The site of Cayonu Tepesi is located in Eastern Anatolia, which is present day Turkey. The exact location is near the northern arc of the Fertile Crescent in the Taurus Mountains foothills intermediate between Levant and Zagros on the Ergani Plain. This is the earliest Neolithic settlement discovered to date in Turkey and is believed to have been occupied from approximately 7,250 BCE to 6,750 BCE. At the time of habitation, this location was surrounded by steppe forests of oak and pistachio trees. This was a sedentary farming village which showed the earliest remains of copper metalworking. The Cayonu settlement is located not far from the city of Diyarbakir and was excavated between 1964 and 1991 by expedition teams under the leadership of Cambel, Braidwood, Mehmet Ozdogan and Wulf Schirmen. The anthropologist who receives the most credit for the excavation of Cayonu is Robert Braidwood, who also excavated other sites in the Middle East. This site is important because of it’s Neolithic age and the fact that it spanned a time when humans moved from hunting and gathering to more domestication of animals and plants.
Beads from Cayonu Tepesi, and bone implements, 7000 BC.
Photos of the site. The top picture shows the ‘grill’ pattern of the foundations.
The area of the settlement consists of an occupation mound 200 meters in diameter. There are five to six occupation levels that have been discovered over the 600 years of occupation with the earliest even pre-farming. The earliest levels do not include buildings, only cooking pits. The second layer has a grill like foundation with pebble pavement, parallel walls which probably supported wooden beams and plaster-like floors. The third level had 9 x 10 meter buildings that had terrazzo floors and homes constructed of white limestone cobbles and crushed rock. This level also had a number of decorative ornamentations included in the design. The fourth occupation level had stone foundations and formed cell-like units with walls built of mud. The final levels consisted of residential buildings arranged in a rectangular fashion with a number of the buildings housing larger rooms possibly used for public functions. It is believed that the total population was between 100 and 200 people and the community consisted of twenty-five to fifty buildings. The overall layout of the village’s design showed a square in the center of the town with rectangular shaped buildings and housing surrounding it. The majority of the houses have the upper level built with mud bricks and the lower level made out of stones. Some floors were made of plastered clay while others were terrazzo floors. In addition to the buildings, there are also indications that Cayonu had a number of storage facilities probably used for grains. A deep cylindrical hole with remains of clay and a domed structure was also discovered at this site and was more than likely used for storage of various products.
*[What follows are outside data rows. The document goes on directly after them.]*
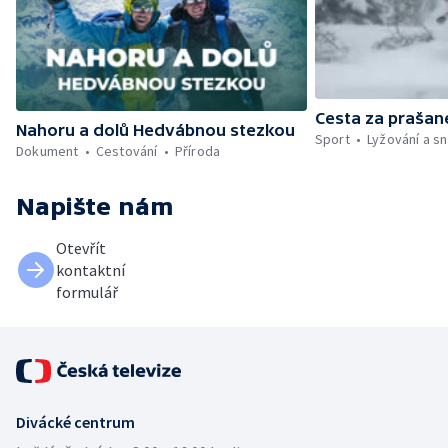
Cesta za praša
Nahoru a dolů Hedvábnou stezkou
Sport
Lyžování a s
Dokument
Cestování
Příroda
Napište nám
Otevřít
kontaktní
formulář
Divácké centrum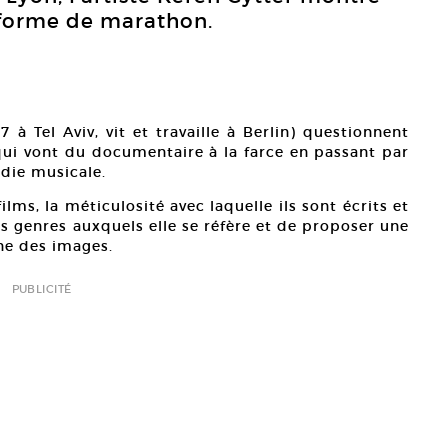
s forme de marathon.
 à Tel Aviv, vit et travaille à Berlin) questionnent
 qui vont du documentaire à la farce en passant par
die musicale.
ilms, la méticulosité avec laquelle ils sont écrits et
es genres auxquels elle se réfère et de proposer une
ne des images.
PUBLICITÉ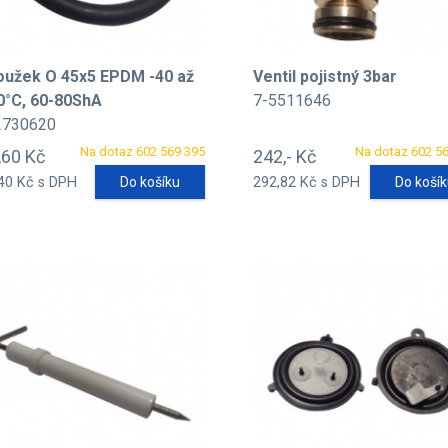
oužek O 45x5 EPDM -40 až
Ventil pojistný 3bar
0°C, 60-80ShA
7-5511646
2730620
Na dotaz 602 569 395
Na dotaz 602 5
,60 Kč
242,- Kč
40 Kč s DPH
Do košíku
292,82 Kč s DPH
Do koší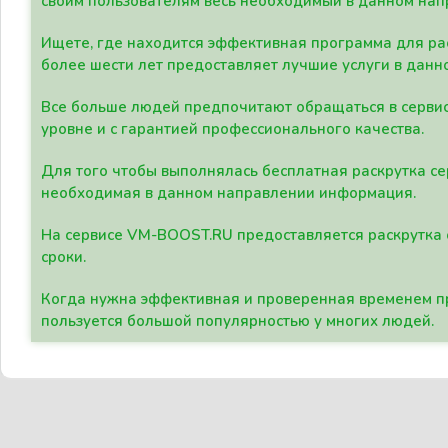
своим пользователям весь необходимый в данном нап
Ищете, где находится эффективная программа для рас
более шести лет предоставляет лучшие услуги в данн
Все больше людей предпочитают обращаться в сервис
уровне и с гарантией профессионального качества.
Для того чтобы выполнялась бесплатная раскрутка се
необходимая в данном направлении информация.
На сервисе VM-BOOST.RU предоставляется раскрутка с
сроки.
Когда нужна эффективная и проверенная временем пр
пользуется большой популярностью у многих людей.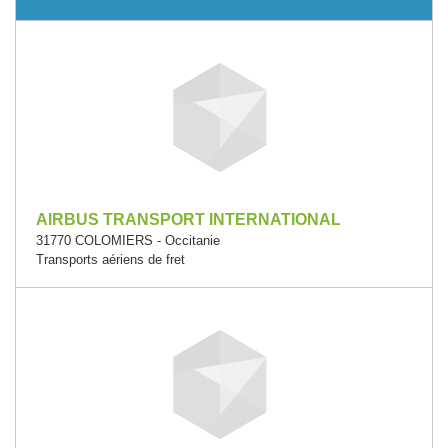
AIRBUS TRANSPORT INTERNATIONAL
31770 COLOMIERS - Occitanie
Transports aériens de fret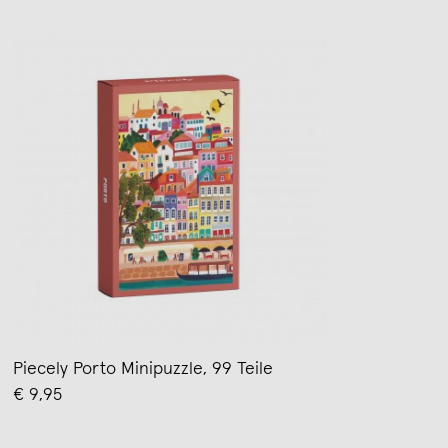
Piecely Porto Minipuzzle, 99 Teile
€ 9,95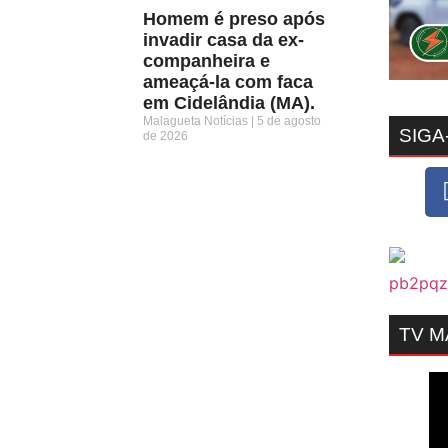
Homem é preso após
invadir casa da ex-
companheira e
ameaçá-la com faca
em Cidelândia (MA).
Malagueta Notícias
5 de agosto
SIGA
de 2026
TV 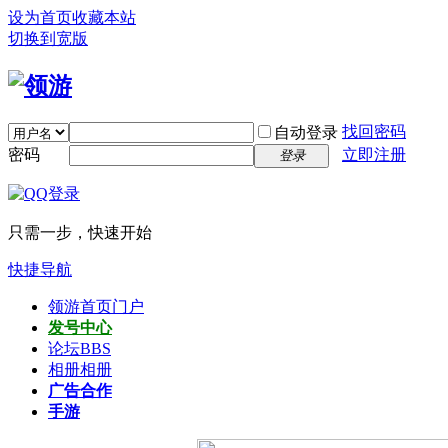
设为首页
收藏本站
切换到宽版
找回密码
自动登录
密码
立即注册
登录
只需一步，快速开始
快捷导航
领游首页
门户
发号中心
论坛
BBS
相册
相册
广告合作
手游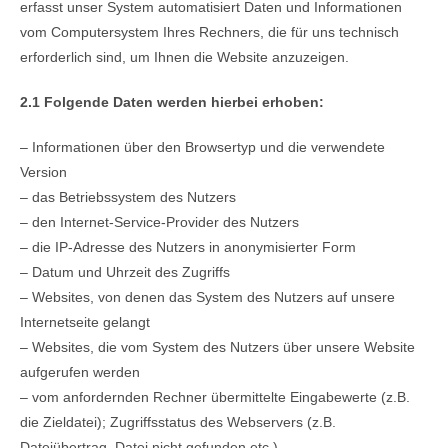
erfasst unser System automatisiert Daten und Informationen
vom Computersystem Ihres Rechners, die für uns technisch
erforderlich sind, um Ihnen die Website anzuzeigen.
2.1 Folgende Daten werden hierbei erhoben:
– Informationen über den Browsertyp und die verwendete
Version
– das Betriebssystem des Nutzers
– den Internet-Service-Provider des Nutzers
– die IP-Adresse des Nutzers in anonymisierter Form
– Datum und Uhrzeit des Zugriffs
– Websites, von denen das System des Nutzers auf unsere
Internetseite gelangt
– Websites, die vom System des Nutzers über unsere Website
aufgerufen werden
– vom anfordernden Rechner übermittelte Eingabewerte (z.B.
die Zieldatei); Zugriffsstatus des Webservers (z.B.
Dateiübertrag, Datei nicht gefunden etc.)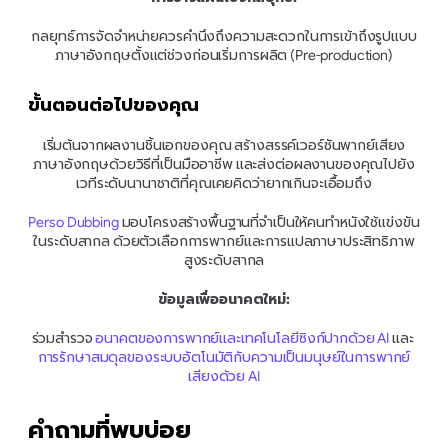
กลยุทธ์การจัดจำหน่ายควรคำนึงถึงความสะดวกในการเข้าถึงรูปแบบ
ภาษาอังกฤษตั้งแต่ช่วงก่อนเริ่มการผลิต (Pre-production)
ขั้นตอนต่อไปของคุณ
เริ่มต้นจากผลงานชิ้นเอกของคุณ สร้างสรรค์เวอร์ชันพากย์เสียง
ภาษาอังกฤษด้วยวิธีที่เป็นมืออาชีพ และส่งต่อผลงานของคุณไปยัง
เวทีระดับนานาชาติที่คุณเคยคิดว่ายากเกินจะเอื้อมถึง
Perso Dubbing
 มอบโครงสร้างพื้นฐานที่จำเป็นให้คนทำหนังใช้แข่งขัน
ในระดับสากล ด้วยตัวเลือกการพากย์และการแปลภาษาประสิทธิภาพ
สูงระดับสากล
ข้อมูลเพื่ออนาคตใหม่:
ร่วมสำรวจ 
อนาคตของการพากย์และเทคโนโลยีซิงก์ปากด้วย AI
 และ 
การรักษาสมดุลของระบบอัตโนมัติกับความเป็นมนุษย์ในการพากย์
เสียงด้วย AI
คำถามที่พบบ่อย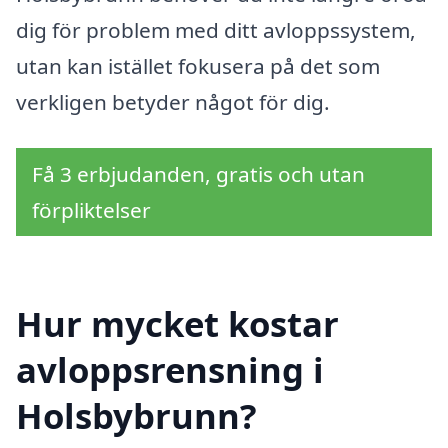
dig för problem med ditt avloppssystem,
utan kan istället fokusera på det som
verkligen betyder något för dig.
Få 3 erbjudanden, gratis och utan
förpliktelser
Hur mycket kostar
avloppsrensning i
Holsbybrunn?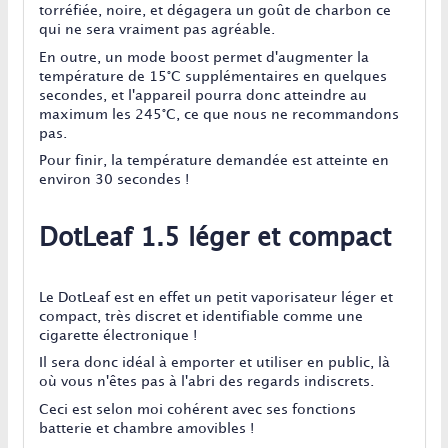
torréfiée, noire, et dégagera un goût de charbon ce
qui ne sera vraiment pas agréable.
En outre, un mode boost permet d'augmenter la
température de 15°C supplémentaires en quelques
secondes, et l'appareil pourra donc atteindre au
maximum les 245°C, ce que nous ne recommandons
pas.
Pour finir, la température demandée est atteinte en
environ 30 secondes !
DotLeaf 1.5 léger et compact
Le DotLeaf est en effet un petit vaporisateur léger et
compact, très discret et identifiable comme une
cigarette électronique !
Il sera donc idéal à emporter et utiliser en public, là
où vous n'êtes pas à l'abri des regards indiscrets.
Ceci est selon moi cohérent avec ses fonctions
batterie et chambre amovibles !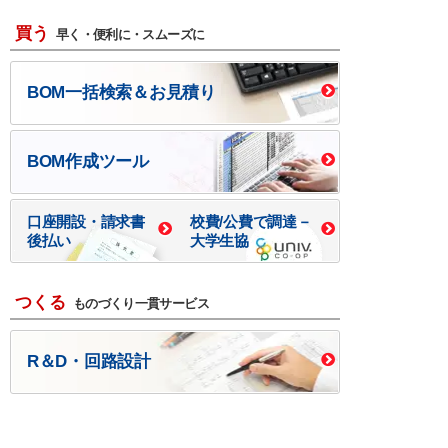
買う
早く・便利に・スムーズに
BOM一括検索＆お見積り
BOM作成ツール
口座開設・請求書
校費/公費で調達－
後払い
大学生協
つくる
ものづくり一貫サービス
R＆D・回路設計
基板設計・製造・実装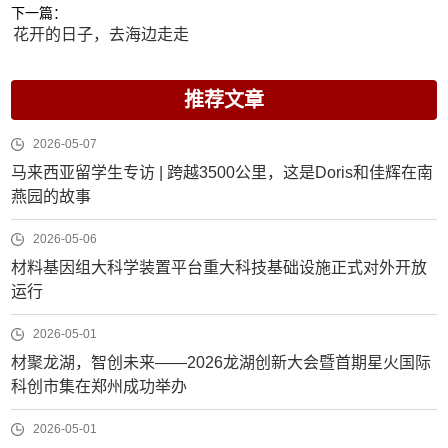
下一篇：
花开的日子，去海边走走
推荐文章
2026-05-07
马来西亚留学生专访 | 跨越3500公里，这是Doris和佳辉在南
燕园的故事
2026-05-06
材料基因组大科学装置平台重大科技基础设施正式对外开放
运行
2026-05-01
材聚龙湖，智创未来——2026龙湖创新大会暨首期星火国际
科创市集在郑州成功举办
2026-05-01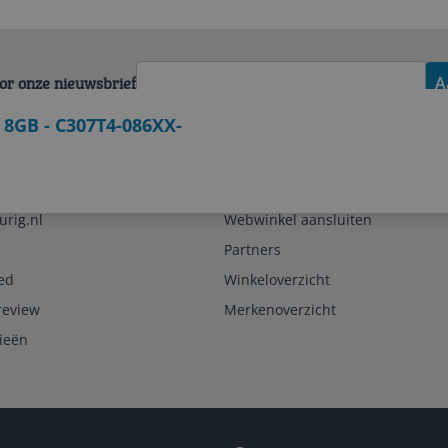
voor onze nieuwsbrief
A
- 8GB - C307T4-086XX-
Zakelijk
urig.nl
Webwinkel aansluiten
Partners
ed
Winkeloverzicht
review
Merkenoverzicht
rieën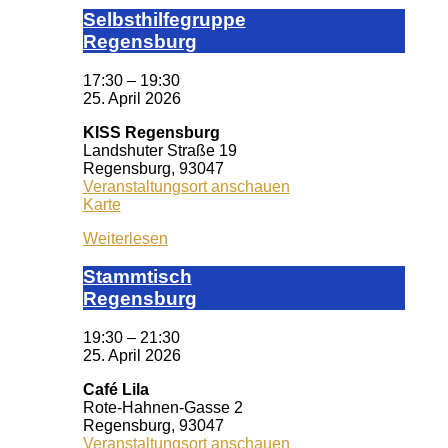
Selbst­hil­fe­grup­pe
Re­gens­burg
17:30
–
19:30
25. April 2026
KISS Regensburg
Landshuter Straße 19
Regensburg
,
93047
Veranstaltungsort anschauen
KISS
Karte
Regensburg
Weiterlesen
Stamm­tisch
Reg­ens­burg
19:30
–
21:30
25. April 2026
Café Lila
Rote-Hahnen-Gasse 2
Regensburg
,
93047
Veranstaltungsort anschauen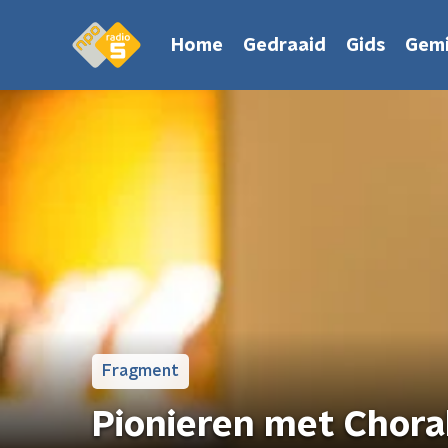
Home
Gedraaid
Gids
Gemi
Fragment
Pionieren met Chora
The people of Cayonu are believed to be tribal and were the first farmers of Anatolia. The figurine of a female deity was found on this site and provides sound evidence that religion was an important aspect of everyday life. This female deity is one of the earliest traces of a cult that has come to be known as the Mother Goddess of Anatolia and the female deity has been worshiped for millenniums by the name of “Cybele.” The burial practices of the settlement also indicate different burial practices including interment under the house floors with special orientation differences between male and female members. Jewelry such as bone belt buckles and necklaces of stone or shell beads have been found with some of the burials. The village was dependent on wild and domesticated plants, especially wheat and barley and some hunting of large numbers of deer and aurochs. Cayonu was one of the first areas where domestication of goats and sheep occurred although a number of anthropologists believe that sheep were consistently more common than goats. It is also believed that the dog was the very first domesticated animal in the village followed by pigs, then goats and sheep.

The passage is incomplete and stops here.